My hubby has male pattern baldness and about 12 years ago I convinced him to let me shave his head. We have never looked back. I think bald men are way sexy. He has saved a bundle of $$ on haircuts over the years. He usually cuts it himself but I do it occasionally...


----------



## Underock1 (Sep 20, 2015)

My comb over was never deliberately designed as such. I just never changed the way I combed my hair. There are still a number of feeble survivors up on top. Although I still do my own shopping, etc., I am basically house bound now and see very few people these days.

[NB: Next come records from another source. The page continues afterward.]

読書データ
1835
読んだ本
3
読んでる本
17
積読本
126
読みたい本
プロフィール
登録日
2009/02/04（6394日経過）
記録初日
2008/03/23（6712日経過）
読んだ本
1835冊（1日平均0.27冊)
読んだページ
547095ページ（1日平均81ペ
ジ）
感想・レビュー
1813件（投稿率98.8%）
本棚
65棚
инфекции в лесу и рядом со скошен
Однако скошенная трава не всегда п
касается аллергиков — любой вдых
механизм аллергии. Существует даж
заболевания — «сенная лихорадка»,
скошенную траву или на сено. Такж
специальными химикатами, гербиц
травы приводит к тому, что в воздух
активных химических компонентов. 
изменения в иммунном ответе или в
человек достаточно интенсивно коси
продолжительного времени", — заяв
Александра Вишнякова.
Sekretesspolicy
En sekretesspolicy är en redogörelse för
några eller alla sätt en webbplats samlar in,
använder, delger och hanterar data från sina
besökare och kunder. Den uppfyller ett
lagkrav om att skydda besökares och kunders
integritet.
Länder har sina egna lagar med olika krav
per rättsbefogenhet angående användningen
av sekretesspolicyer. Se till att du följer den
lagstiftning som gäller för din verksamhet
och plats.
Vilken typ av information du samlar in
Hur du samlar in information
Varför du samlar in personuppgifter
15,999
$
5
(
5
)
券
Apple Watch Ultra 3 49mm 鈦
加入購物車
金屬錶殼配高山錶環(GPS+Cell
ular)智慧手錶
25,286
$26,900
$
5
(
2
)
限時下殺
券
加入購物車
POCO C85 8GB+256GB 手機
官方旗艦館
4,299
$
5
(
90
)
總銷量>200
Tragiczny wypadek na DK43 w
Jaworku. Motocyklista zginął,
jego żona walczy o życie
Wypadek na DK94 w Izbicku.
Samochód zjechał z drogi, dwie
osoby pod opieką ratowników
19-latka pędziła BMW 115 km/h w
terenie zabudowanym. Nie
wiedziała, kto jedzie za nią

Not worth changing now. I keep it pretty short, but, yes, there is a flag that blows in the breeze up front.
If it makes people laugh, that's great! I still serve a purpose here. mg1:


----------



## Shalimar (Sep 20, 2015)

Hugs to you Underock, you made me smile.


----------



## SifuPhil (Sep 21, 2015)

Some handsome bald men ...


----------



## Underock1 (Sep 21, 2015)

Shalimar said:


> Hugs to you Underock, you made me smile.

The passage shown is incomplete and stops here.